When the Remote Access toggle in Fletch is on, an additional layer comes online:

Phone (WyldeLink 10.8.200.x)
  │  http://<wyldelink-ip>:3000
  ▼
fletch-web  (nginx :3000)
  │  auth_request → device-gate:7000/check
  │    ├─ 200 → serve Svelte SPA
  │    └─ 403 → pending.html (auto-refresh every 15s)
  │  /gate/     → device-gate:7000
  │  /registry/ → security-api:5000

The web build of the Svelte app sets VITE_IS_WEB=true, which auto-authenticates after the device-gate has approved the device — no double login.

Security model

Wylde has three distinct network surfaces, each with its own auth model. Endpoint paths are documented openly because security comes from authentication and encryption, not from hiding routes.
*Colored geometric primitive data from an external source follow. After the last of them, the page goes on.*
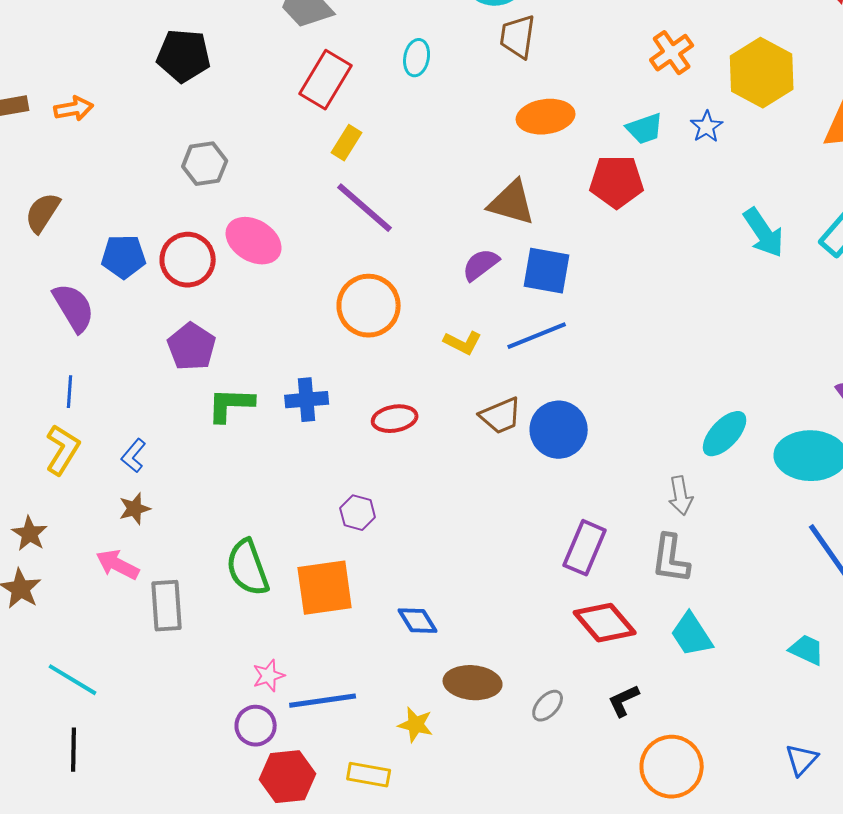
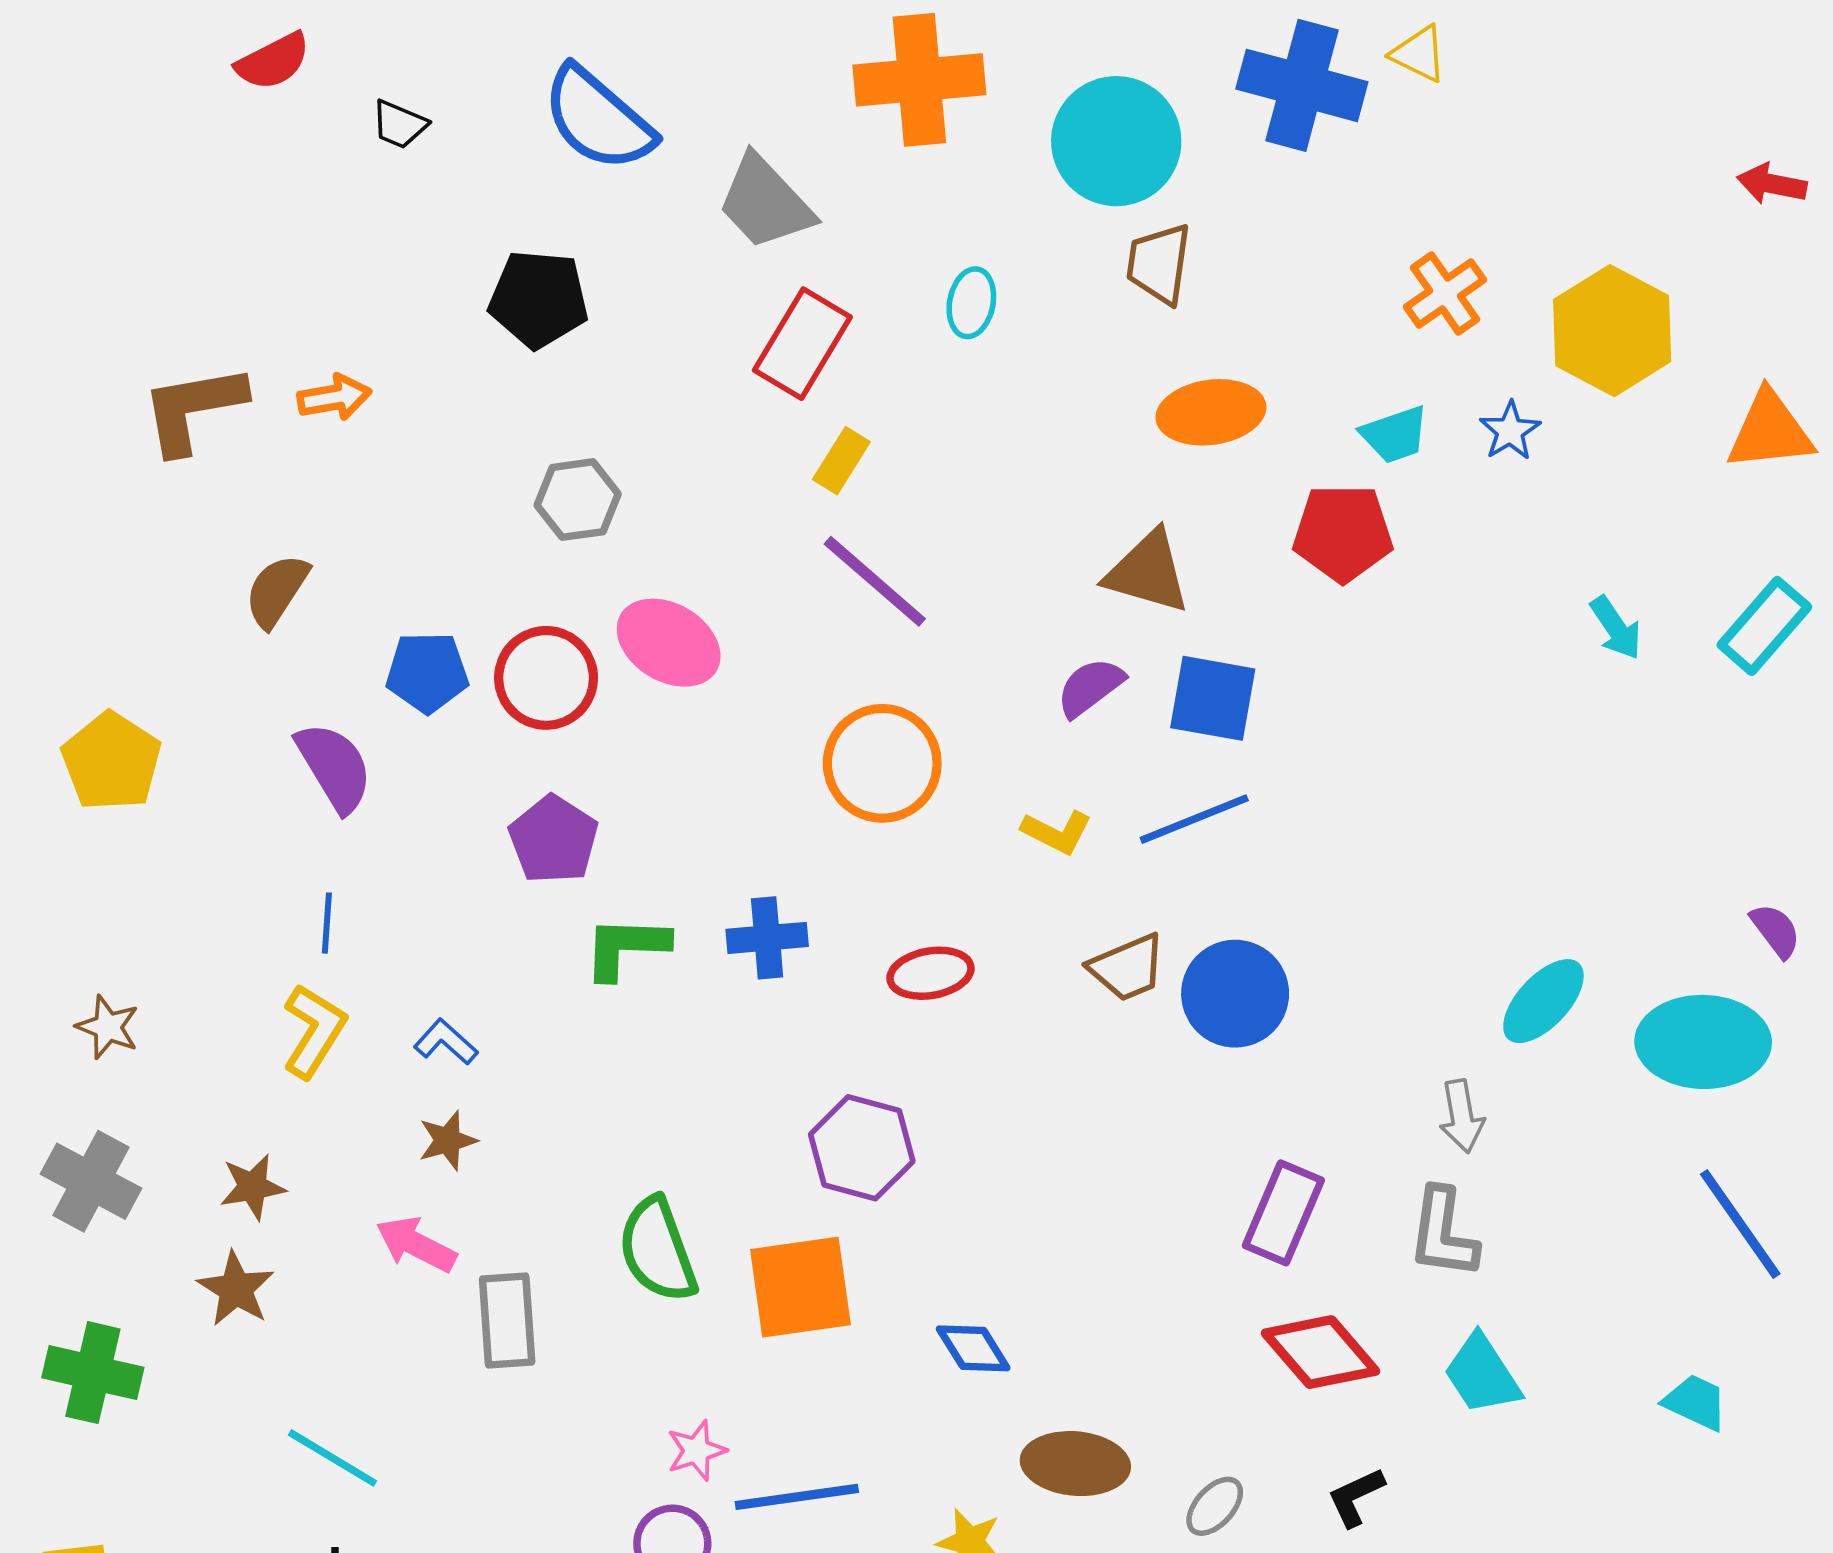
cyan arrow: (764, 233) -> (1616, 628), size x0.7
blue L-shape: (134, 456) -> (446, 1042), turned 92
purple hexagon: (358, 513) -> (862, 1148), size x1.6
brown star: (30, 534) -> (253, 1187), turned 30

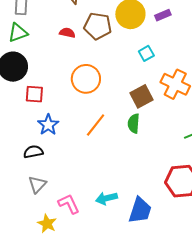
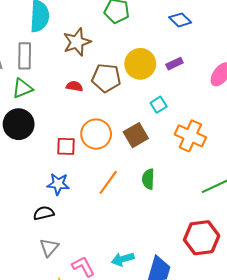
red square: (34, 94) -> (66, 146), moved
brown square: (141, 96) -> (136, 135), moved
blue star: (48, 125) -> (58, 184), turned -30

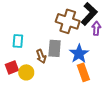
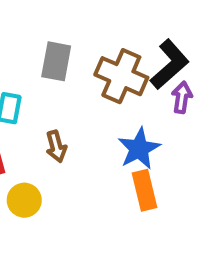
gray rectangle: (55, 48) -> (56, 61), moved
yellow circle: (26, 72) -> (24, 200), moved

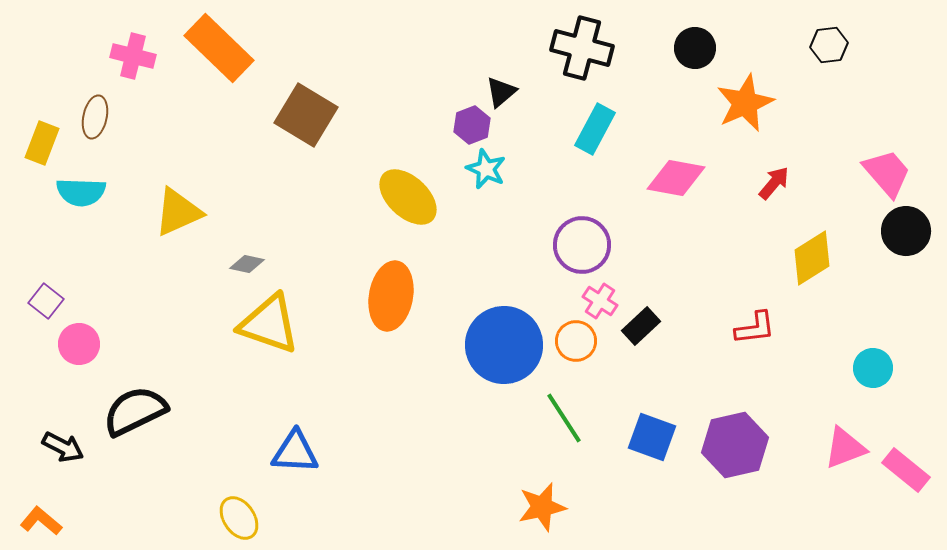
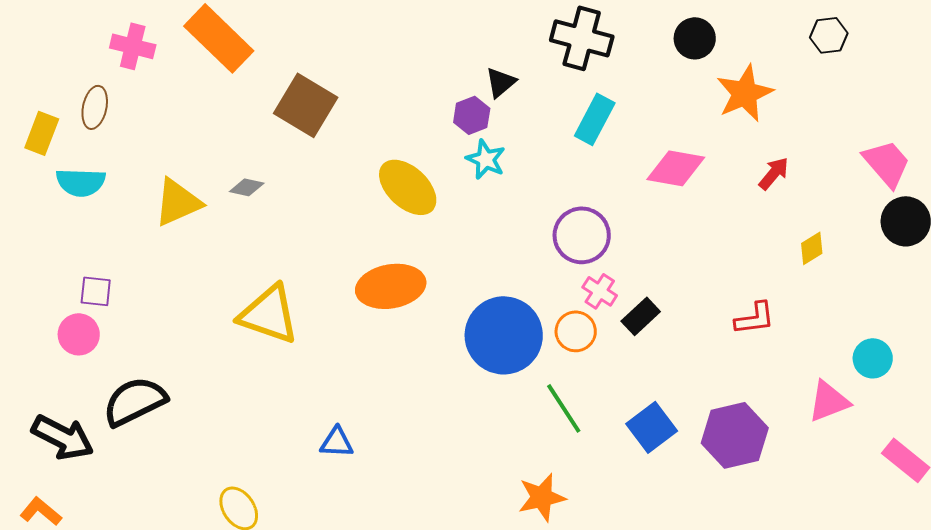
yellow diamond: (812, 258) -> (812, 248), size x0.6
gray diamond: (247, 264) -> (247, 187), moved
orange ellipse: (391, 296) -> (391, 286), turned 70
purple square: (46, 301) -> (96, 291), moved, turned -32
blue square: (652, 437) -> (652, 427), turned 33
black arrow: (63, 447) -> (63, 437), size x1.5
pink triangle: (845, 448) -> (829, 401), moved
blue triangle: (295, 452) -> (337, 442), moved, size x0.7

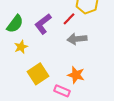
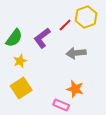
red line: (69, 19) -> (65, 25), moved
yellow square: (38, 74) -> (21, 88), moved

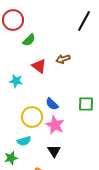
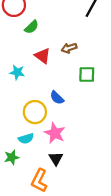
green square: (86, 104) -> (87, 74), moved
pink star: (55, 125) -> (55, 133), moved
black triangle: (54, 151) -> (56, 158), moved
SurfaceReachable fromAuthentication
Internal — named pipes & loopbackSame Windows host onlyNone at the service layer; the OS network stack drops any non-local packet
fletch-web — LAN/WyldeLink edgeWyldeLink mesh members onlydevice-gate per-device approval; HTTPS via WyldeLink identity
WyldeLink gateway — mobile (planned)Paired peers over WireGuard tunnelWireGuard mutual auth + per-peer X-Peer-Key bearer header

Knowing a route name does not grant access to it: an unpaired peer cannot complete the WireGuard handshake, so no HTTP layer is ever reached; an unapproved device hits the device-gate's pending.html instead of any service. Documenting routes openly is what makes legitimate clients (Fletch, the mobile app, integrators) possible.

Design rules

  • Loopback by default. All services bind to 127.0.0.1 except fletch-web, which only starts when Remote Access is on.
  • No hardcoded routes. Services self-register; the registry discovers them.
  • Health-driven exposure. If a service is down, its tools disappear from the catalog automatically.
  • Single source of truth. Components and tools live in YAML under docs/_data/; reference docs are generated from there.